*** EXTRACTED MATERIAL Section Begins ***

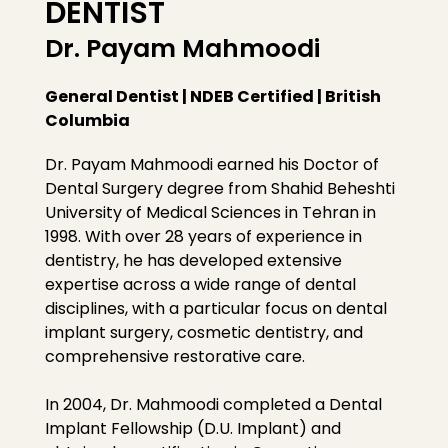
DENTIST
Dr. Payam Mahmoodi
General Dentist | NDEB Certified | British
Columbia
Dr. Payam Mahmoodi earned his Doctor of
Dental Surgery degree from Shahid Beheshti
University of Medical Sciences in Tehran in
1998. With over 28 years of experience in
dentistry, he has developed extensive
expertise across a wide range of dental
disciplines, with a particular focus on dental
implant surgery, cosmetic dentistry, and
comprehensive restorative care.
In 2004, Dr. Mahmoodi completed a Dental
Implant Fellowship (D.U. Implant) and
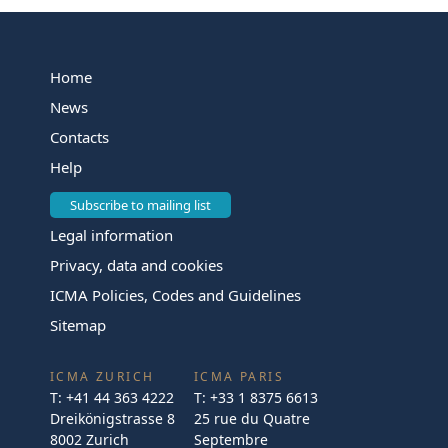
Home
News
Contacts
Help
Subscribe to mailing list
Legal information
Privacy, data and cookies
ICMA Policies, Codes and Guidelines
Sitemap
ICMA ZURICH
ICMA PARIS
T:
+41 44 363 4222
T:
+33 1 8375 6613
Dreikönigstrasse 8
25 rue du Quatre
8002 Zurich
Septembre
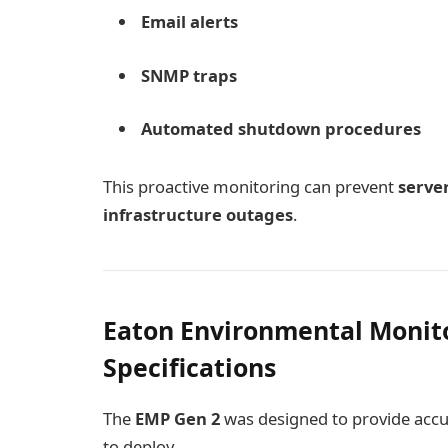
Email alerts
SNMP traps
Automated shutdown procedures
This proactive monitoring can prevent
serve
infrastructure outages
.
Eaton Environmental Monit
Specifications
The
EMP Gen 2
was designed to provide accu
to deploy.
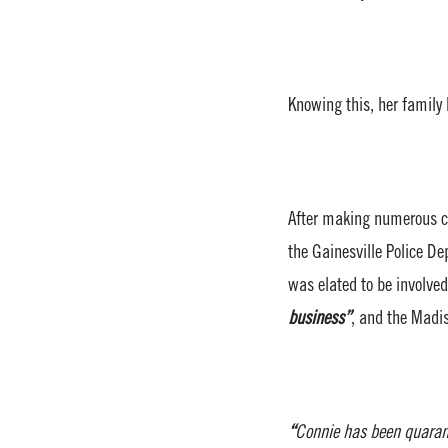
Knowing this, her family 
After making numerous ca
the Gainesville Police 
was elated to be involve
business”
, and the Madis
“
Connie has been quarant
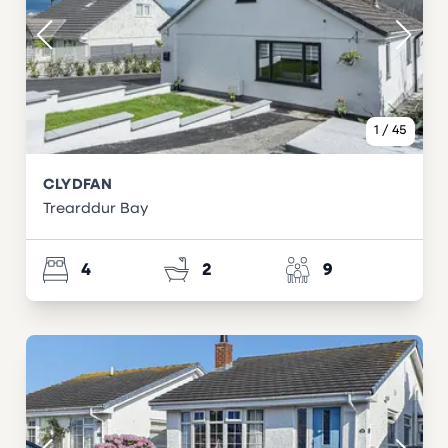
1
/
45
CLYDFAN
Trearddur Bay
4
2
9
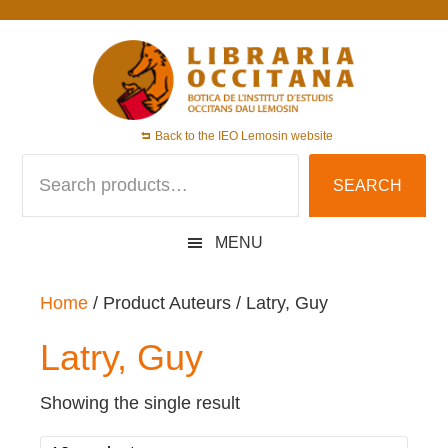
Skip
Skip
Skip
to
to
to
primary
main
footer
navigation
content
Back to the IEO Lemosin website
Search
SEARCH
for:
MENU
Home
/ Product Auteurs / Latry, Guy
Latry, Guy
Showing the single result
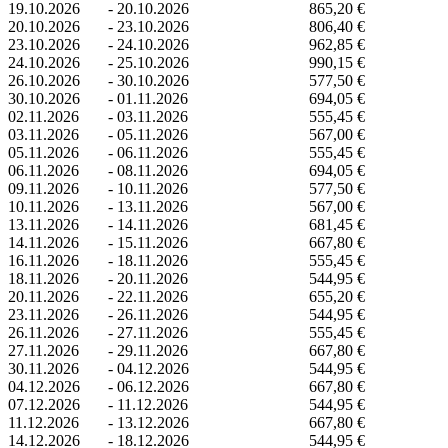
19.10.2026
-
20.10.2026
865,20 €
20.10.2026
-
23.10.2026
806,40 €
23.10.2026
-
24.10.2026
962,85 €
24.10.2026
-
25.10.2026
990,15 €
26.10.2026
-
30.10.2026
577,50 €
30.10.2026
-
01.11.2026
694,05 €
02.11.2026
-
03.11.2026
555,45 €
03.11.2026
-
05.11.2026
567,00 €
05.11.2026
-
06.11.2026
555,45 €
06.11.2026
-
08.11.2026
694,05 €
09.11.2026
-
10.11.2026
577,50 €
10.11.2026
-
13.11.2026
567,00 €
13.11.2026
-
14.11.2026
681,45 €
14.11.2026
-
15.11.2026
667,80 €
16.11.2026
-
18.11.2026
555,45 €
18.11.2026
-
20.11.2026
544,95 €
20.11.2026
-
22.11.2026
655,20 €
23.11.2026
-
26.11.2026
544,95 €
26.11.2026
-
27.11.2026
555,45 €
27.11.2026
-
29.11.2026
667,80 €
30.11.2026
-
04.12.2026
544,95 €
04.12.2026
-
06.12.2026
667,80 €
07.12.2026
-
11.12.2026
544,95 €
11.12.2026
-
13.12.2026
667,80 €
14.12.2026
-
18.12.2026
544,95 €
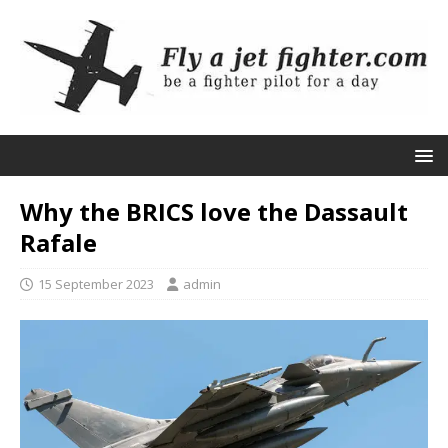
Why the BRICS love the Dassault
Rafale
15 September 2023
admin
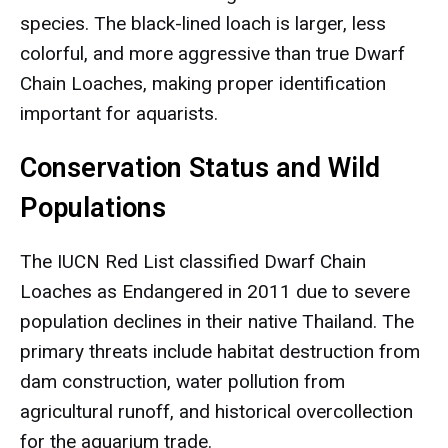
species. The black-lined loach is larger, less
colorful, and more aggressive than true Dwarf
Chain Loaches, making proper identification
important for aquarists.
Conservation Status and Wild
Populations
The IUCN Red List classified Dwarf Chain
Loaches as Endangered in 2011 due to severe
population declines in their native Thailand. The
primary threats include habitat destruction from
dam construction, water pollution from
agricultural runoff, and historical overcollection
for the aquarium trade.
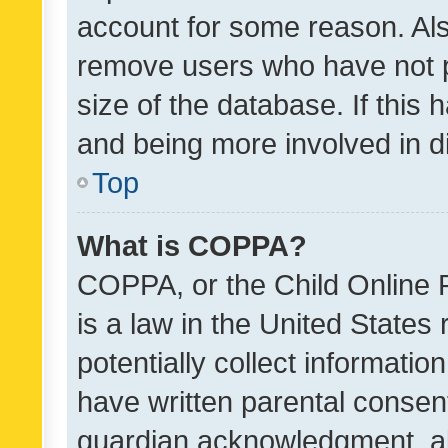
account for some reason. Als
remove users who have not po
size of the database. If this
and being more involved in d
Top
What is COPPA?
COPPA, or the Child Online P
is a law in the United States
potentially collect informati
have written parental consen
guardian acknowledgment, all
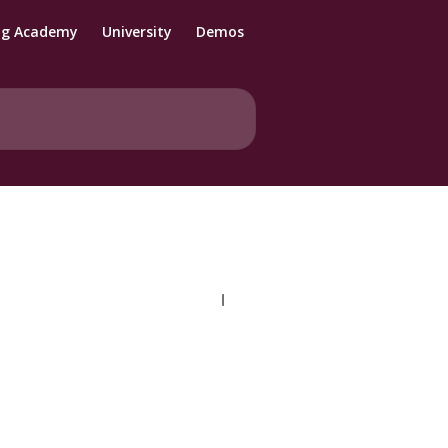
ng Academy
University
Demos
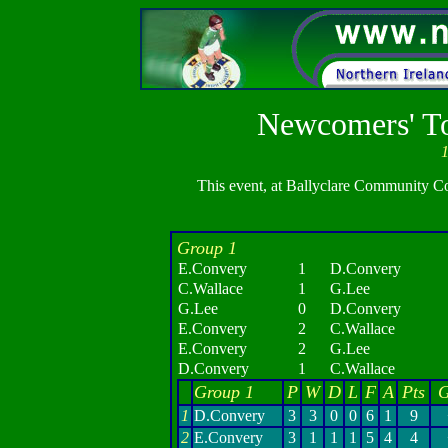
Newcomers' To
1
This event, at Ballyclare Community Conc
Group 1
E.Convery
1
D.Convery
C.Wallace
1
G.Lee
G.Lee
0
D.Convery
E.Convery
2
C.Wallace
E.Convery
2
G.Lee
D.Convery
1
C.Wallace
Group 1
P
W
D
L
F
A
Pts
G
1
D.Convery
3
3
0
0
6
1
9
2
E.Convery
3
1
1
1
5
4
4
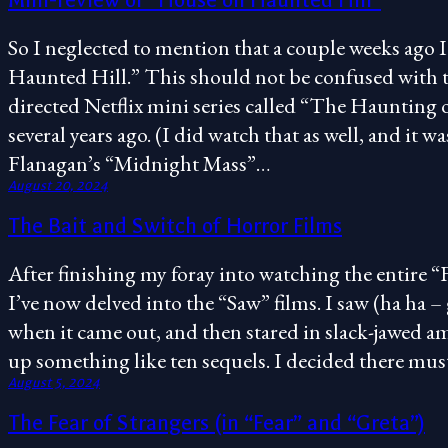
Mini-review of “House on Haunted Hill”
So I neglected to mention that a couple weeks ago
Haunted Hill.” This should not be confused with 
directed Netflix mini series called “The Haunting
several years ago. (I did watch that as well, and it 
Flanagan’s “Midnight Mass”…
August 20, 2024
The Bait and Switch of Horror Films
After finishing my foray into watching the entire “
I’ve now delved into the “Saw” films. I saw (ha ha – g
when it came out, and then stared in slack-jawed a
up something like ten sequels. I decided there mu
August 5, 2024
The Fear of Strangers (in “Fear” and “Greta”)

*** EXTRACTED MATERIAL Section Ends ***

» **WHAT IS REQUIRED**
Each record, word for word, should be printed again without its pictures.

» **PROBLEM SOLUTION**
DENTIST
Dr. Payam Mahmoodi
General Dentist | NDEB Certified | British
Columbia
Dr. Payam Mahmoodi earned his Doctor of
Dental Surgery degree from Shahid Beheshti
University of Medical Sciences in Tehran in
1998. With over 28 years of experience in
dentistry, he has developed extensive
expertise across a wide range of dental
disciplines, with a particular focus on dental
implant surgery, cosmetic dentistry, and
comprehensive restorative care.
In 2004, Dr. Mahmoodi completed a Dental
Implant Fellowship (D.U. Implant) and
Home
News
Contacts
Help
Subscribe to mailing list
Legal information
Privacy, data and cookies
ICMA Policies, Codes and Guidelines
Sitemap
ICMA ZURICH
ICMA PARIS
T:
+41 44 363 4222
T:
+33 1 8375 6613
Dreikönigstrasse 8
25 rue du Quatre
8002 Zurich
Septembre
Email alerts
SNMP traps
Automated shutdown procedures
This proactive monitoring can prevent
serve
infrastructure outages
.
Eaton Environmental Monit
Specifications
The
EMP Gen 2
was designed to provide accu
to deploy.
Knowing this, her family 
After making numerous ca
the Gainesville Police 
was elated to be involve
business”
, and the Madis
“
Connie has been quarant
1
/
45
CLYDFAN
Trearddur Bay
4
2
9
Skip
Skip
Skip
to
to
to
primary
main
footer
navigation
content
Back to the IEO Lemosin website
Search
SEARCH
for:
MENU
Home
/ Product Auteurs / Latry, Guy
Latry, Guy
Showing the single result
19.10.2026
-
20.10.2026
865,20 €
20.10.2026
-
23.10.2026
806,40 €
23.10.2026
-
24.10.2026
962,85 €
24.10.2026
-
25.10.2026
990,15 €
26.10.2026
-
30.10.2026
577,50 €
30.10.2026
-
01.11.2026
694,05 €
02.11.2026
-
03.11.2026
555,45 €
03.11.2026
-
05.11.2026
567,00 €
05.11.2026
-
06.11.2026
555,45 €
06.11.2026
-
08.11.2026
694,05 €
09.11.2026
-
10.11.2026
577,50 €
10.11.2026
-
13.11.2026
567,00 €
13.11.2026
-
14.11.2026
681,45 €
14.11.2026
-
15.11.2026
667,80 €
16.11.2026
-
18.11.2026
555,45 €
18.11.2026
-
20.11.2026
544,95 €
20.11.2026
-
22.11.2026
655,20 €
23.11.2026
-
26.11.2026
544,95 €
26.11.2026
-
27.11.2026
555,45 €
27.11.2026
-
29.11.2026
667,80 €
30.11.2026
-
04.12.2026
544,95 €
04.12.2026
-
06.12.2026
667,80 €
07.12.2026
-
11.12.2026
544,95 €
11.12.2026
-
13.12.2026
667,80 €
14.12.2026
-
18.12.2026
544,95 €
Why the BRICS love the Dassault
Rafale
15 September 2023
admin
species. The black-lined loach is larger, less
colorful, and more aggressive than true Dwarf
Chain Loaches, making proper identification
important for aquarists.
Conservation Status and Wild
Populations
The IUCN Red List classified Dwarf Chain
Loaches as Endangered in 2011 due to severe
population declines in their native Thailand. The
primary threats include habitat destruction from
dam construction, water pollution from
agricultural runoff, and historical overcollection
for the aquarium trade.
account for some reason. Als
remove users who have not po
size of the database. If this
and being more involved in d
Top
What is COPPA?
COPPA, or the Child Online P
is a law in the United States
potentially collect informati
have written parental consen
guardian acknowledgment, all
ng Academy
University
Demos
Newcomers' To
1
This event, at Ballyclare Community Conc
Group 1
E.Convery
1
D.Convery
C.Wallace
1
G.Lee
G.Lee
0
D.Convery
E.Convery
2
C.Wallace
E.Convery
2
G.Lee
D.Convery
1
C.Wallace
Group 1
P
W
D
L
F
A
Pts
G
1
D.Convery
3
3
0
0
6
1
9
2
E.Convery
3
1
1
1
5
4
4
Mini-review of “House on Haunted Hill”
So I neglected to mention that a couple weeks ago
Haunted Hill.” This should not be confused with 
directed Netflix mini series called “The Haunting
several years ago. (I did watch that as well, and it 
Flanagan’s “Midnight Mass”…
August 20, 2024
The Bait and Switch of Horror Films
After finishing my foray into watching the entire “
I’ve now delved into the “Saw” films. I saw (ha ha – g
when it came out, and then stared in slack-jawed a
up something like ten sequels. I decided there mu
August 5, 2024
The Fear of Strangers (in “Fear” and “Greta”)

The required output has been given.